Remarcó que "todo lo que no se hace a tiempo en materia educativa, luego es muy difícil de recuperar, y por tanto representa un gran costo social". Rescató entonces a la escuela como el pilar fundante: "La primera formación para el trabajo es una educación general de calidad". Y dijo que es básico alcanzar una enseñanza que sirva "para solucionar problemas concretos en la vida". Apeló a orientarse hacia una formación de chicos "competentes para la empleabilidad".
Paralelamente a este desafío mencionó otro propio del campo del trabajo: "Combatir la informalidad en el empleo, que en la Argentina alcanza al 30 por ciento de la población".
Habilidades sociales.
"La escuela no sólo debe dar contención sino también exigencia, no se trata de integrar a cualquier precio, porque si la escuela no enseña no es escuela", expresó y fue largamente aplaudida por los educadores,
También, como otros panelistas, señaló la necesidad de recuperar la transmisión por el valor del trabajo. Una cadena que en la Argentina se rompió durante los largos años de desempleo.

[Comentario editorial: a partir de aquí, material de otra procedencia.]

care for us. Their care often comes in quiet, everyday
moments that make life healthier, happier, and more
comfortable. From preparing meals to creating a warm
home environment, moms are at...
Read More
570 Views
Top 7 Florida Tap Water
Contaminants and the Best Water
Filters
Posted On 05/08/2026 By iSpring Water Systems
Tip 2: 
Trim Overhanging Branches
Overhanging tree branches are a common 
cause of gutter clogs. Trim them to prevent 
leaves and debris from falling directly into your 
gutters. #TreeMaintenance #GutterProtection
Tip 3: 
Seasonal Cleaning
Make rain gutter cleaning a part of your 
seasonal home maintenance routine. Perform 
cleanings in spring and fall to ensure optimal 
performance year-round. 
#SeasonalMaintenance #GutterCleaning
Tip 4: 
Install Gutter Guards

Los especialistas coincidieron que un desafío es la reeducación en los códigos del trabajo.
En el panel también participó la secretaria de Trabajo de la Nación Noemí Rial, los ministros de Educación de La Pampa y de Misiones, Néstor Torres y Luis Jacobo, respectivamente; el educador Luis Beccaria y la directora del Instituto Nacional de Educación Tecnológica (Inet), María Rosa Almandoz.
Todos destacaron el valor de la educación técnica y el empuje dado a partir de la sanción de la ley de Educación Técnica y Profesional en 2005. La socióloga Gallart, afirmó: "En una escuela técnica hay menos tolerancia al verso, esto es porque todo se aprende en concreto".

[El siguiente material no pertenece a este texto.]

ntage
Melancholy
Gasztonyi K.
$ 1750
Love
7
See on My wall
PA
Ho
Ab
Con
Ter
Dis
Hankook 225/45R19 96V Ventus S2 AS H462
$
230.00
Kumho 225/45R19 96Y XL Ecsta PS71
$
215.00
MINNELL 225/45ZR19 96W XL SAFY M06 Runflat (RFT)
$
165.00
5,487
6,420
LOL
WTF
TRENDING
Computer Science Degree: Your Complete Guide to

Además, recordó que para salir de los problemas educativos actuales "hacen falta mucho compromiso de las instituciones y de sus docentes". También instó a un control de la calidad educativa que se ofrece que "no pasa por un test o una prueba sino por un seguimiento de los egresados, de ver cómo se insertan en el mercado de trabajo".
En el Congreso Nacional sobre el Bicentenario que cierra hoy, los temas centrales pasan por la formación de docentes. Uno de los paneles será moderado por la ministra de Educación de Santa Fe, Elida Rasino. Participan 1.200 docentes de todas la provincias del país.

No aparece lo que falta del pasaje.